● **Instructions to follow**: Where the data below has the string "Mini", return the whole line.

● **Extracted information**:
= Beginning of Section =

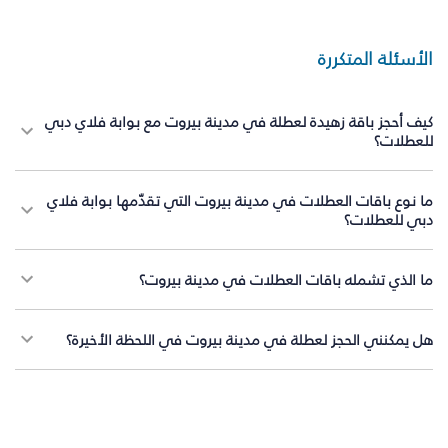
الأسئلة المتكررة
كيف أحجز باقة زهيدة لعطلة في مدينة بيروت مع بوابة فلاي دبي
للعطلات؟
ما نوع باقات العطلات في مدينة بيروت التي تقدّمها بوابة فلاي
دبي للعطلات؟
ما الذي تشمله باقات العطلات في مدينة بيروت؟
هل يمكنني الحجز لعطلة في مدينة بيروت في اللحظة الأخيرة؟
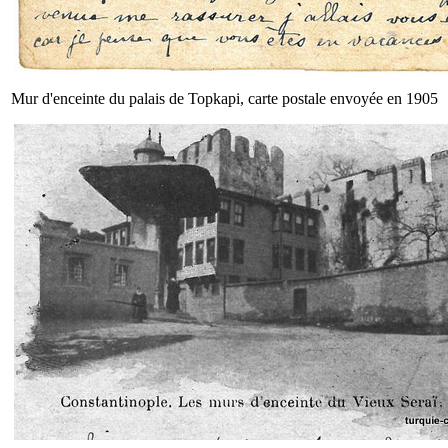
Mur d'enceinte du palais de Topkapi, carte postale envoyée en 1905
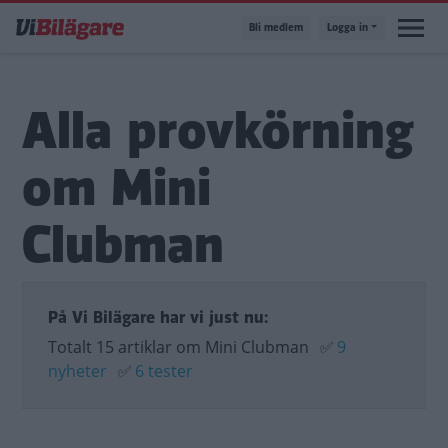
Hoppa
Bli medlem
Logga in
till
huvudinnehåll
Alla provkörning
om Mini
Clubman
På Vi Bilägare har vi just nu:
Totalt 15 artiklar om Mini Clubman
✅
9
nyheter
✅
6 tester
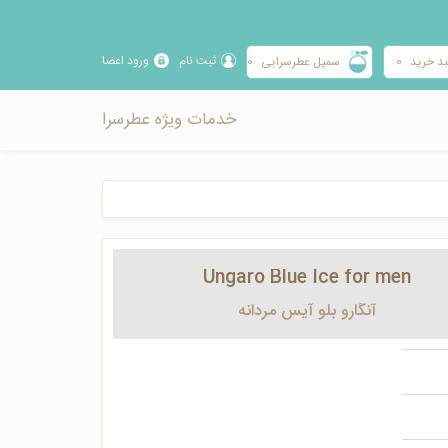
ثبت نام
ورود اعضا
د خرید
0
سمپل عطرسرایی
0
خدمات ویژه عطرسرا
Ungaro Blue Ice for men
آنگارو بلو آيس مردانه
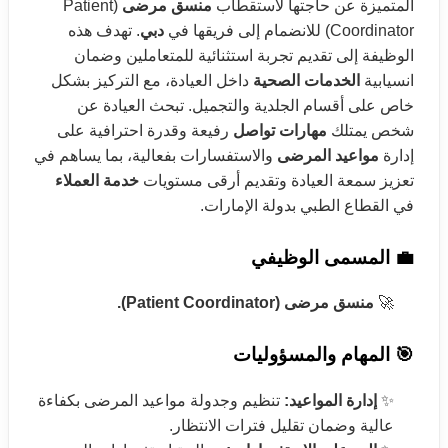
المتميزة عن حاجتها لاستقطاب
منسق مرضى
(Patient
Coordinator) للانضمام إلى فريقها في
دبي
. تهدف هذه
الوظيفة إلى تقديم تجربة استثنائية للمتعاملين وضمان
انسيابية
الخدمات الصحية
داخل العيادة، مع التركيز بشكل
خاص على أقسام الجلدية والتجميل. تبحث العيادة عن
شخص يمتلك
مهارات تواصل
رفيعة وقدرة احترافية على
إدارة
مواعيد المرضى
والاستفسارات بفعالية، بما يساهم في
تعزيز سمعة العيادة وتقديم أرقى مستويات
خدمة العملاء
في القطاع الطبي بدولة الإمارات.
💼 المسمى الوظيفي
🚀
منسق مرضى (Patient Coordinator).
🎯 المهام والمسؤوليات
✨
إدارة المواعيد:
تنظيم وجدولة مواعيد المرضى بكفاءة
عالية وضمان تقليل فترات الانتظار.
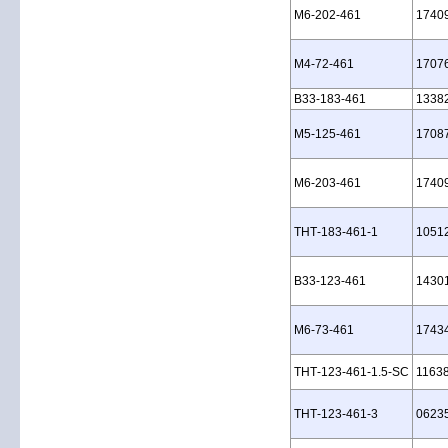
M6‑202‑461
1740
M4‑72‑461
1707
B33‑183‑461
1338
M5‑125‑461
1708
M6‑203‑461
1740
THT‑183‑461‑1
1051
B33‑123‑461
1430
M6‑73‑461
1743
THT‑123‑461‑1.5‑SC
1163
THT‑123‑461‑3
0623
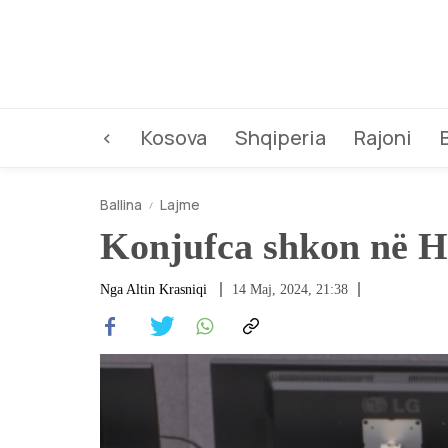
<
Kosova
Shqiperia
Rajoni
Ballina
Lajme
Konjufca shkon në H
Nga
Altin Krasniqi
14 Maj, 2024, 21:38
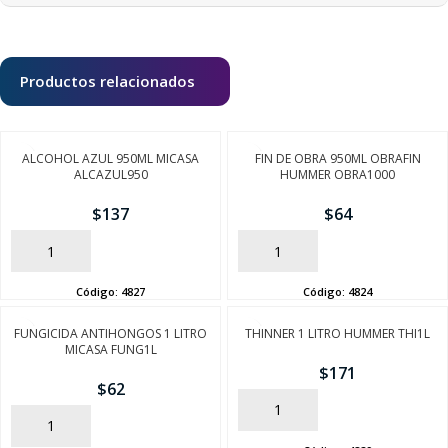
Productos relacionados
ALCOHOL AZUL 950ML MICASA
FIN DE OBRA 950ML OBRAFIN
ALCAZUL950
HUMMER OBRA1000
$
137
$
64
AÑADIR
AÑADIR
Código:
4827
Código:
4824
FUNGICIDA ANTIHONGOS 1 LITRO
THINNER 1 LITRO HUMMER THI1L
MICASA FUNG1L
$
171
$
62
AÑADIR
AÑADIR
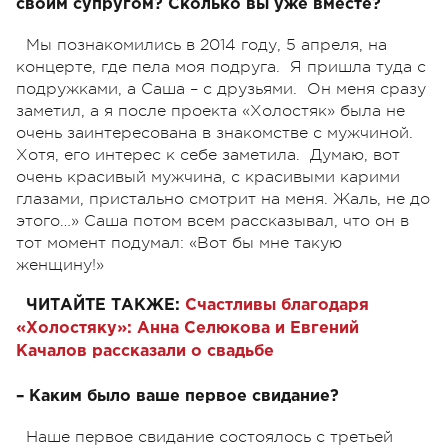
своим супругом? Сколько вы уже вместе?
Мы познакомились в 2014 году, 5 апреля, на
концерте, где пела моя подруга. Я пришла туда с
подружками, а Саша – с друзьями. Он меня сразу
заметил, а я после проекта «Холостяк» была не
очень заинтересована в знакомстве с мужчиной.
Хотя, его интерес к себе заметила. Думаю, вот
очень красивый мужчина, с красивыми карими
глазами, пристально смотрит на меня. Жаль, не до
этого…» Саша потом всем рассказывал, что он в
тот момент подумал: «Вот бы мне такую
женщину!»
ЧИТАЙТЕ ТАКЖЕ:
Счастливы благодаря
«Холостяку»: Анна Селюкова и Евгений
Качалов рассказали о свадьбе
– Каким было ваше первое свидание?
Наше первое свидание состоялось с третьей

= End of Section =
= Beginning of Section =

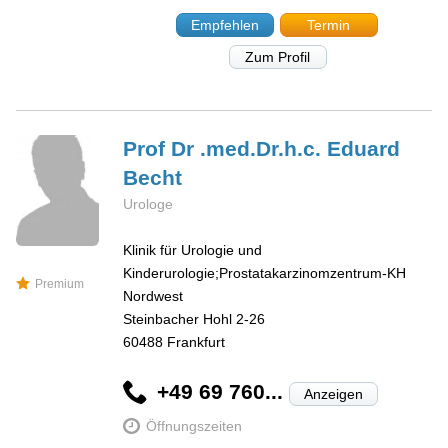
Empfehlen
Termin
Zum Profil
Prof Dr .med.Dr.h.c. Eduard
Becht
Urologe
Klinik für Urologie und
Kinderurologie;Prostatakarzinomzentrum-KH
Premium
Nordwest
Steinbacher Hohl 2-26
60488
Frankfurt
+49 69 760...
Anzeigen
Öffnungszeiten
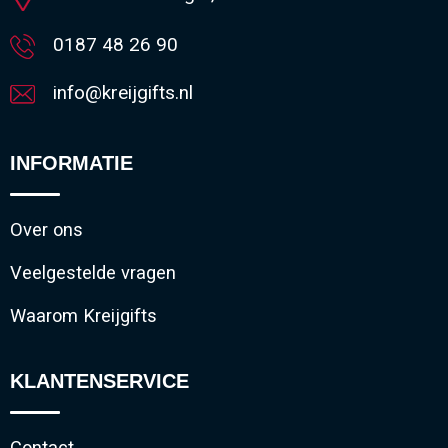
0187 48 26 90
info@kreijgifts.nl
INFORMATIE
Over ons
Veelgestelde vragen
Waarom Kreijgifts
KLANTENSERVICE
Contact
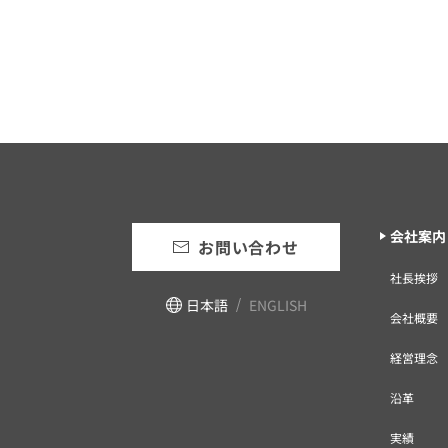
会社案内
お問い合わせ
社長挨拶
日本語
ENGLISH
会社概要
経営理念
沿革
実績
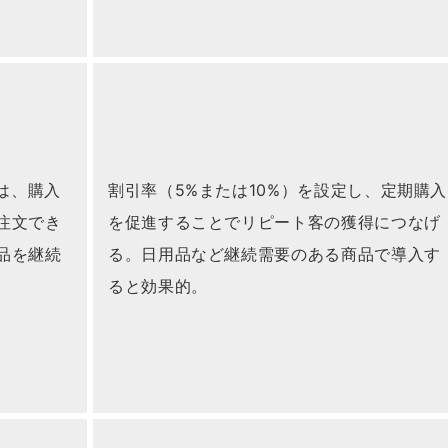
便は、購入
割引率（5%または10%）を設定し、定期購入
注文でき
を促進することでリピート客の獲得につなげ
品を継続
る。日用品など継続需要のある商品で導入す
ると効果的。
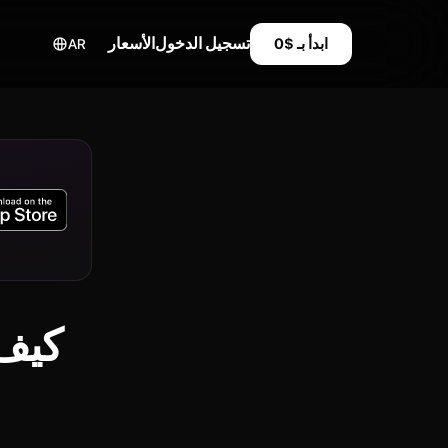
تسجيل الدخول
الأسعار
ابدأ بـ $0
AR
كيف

= End of Section =

● **Task solution**:
om Mini
Totalt 15 artiklar om Mini Clubman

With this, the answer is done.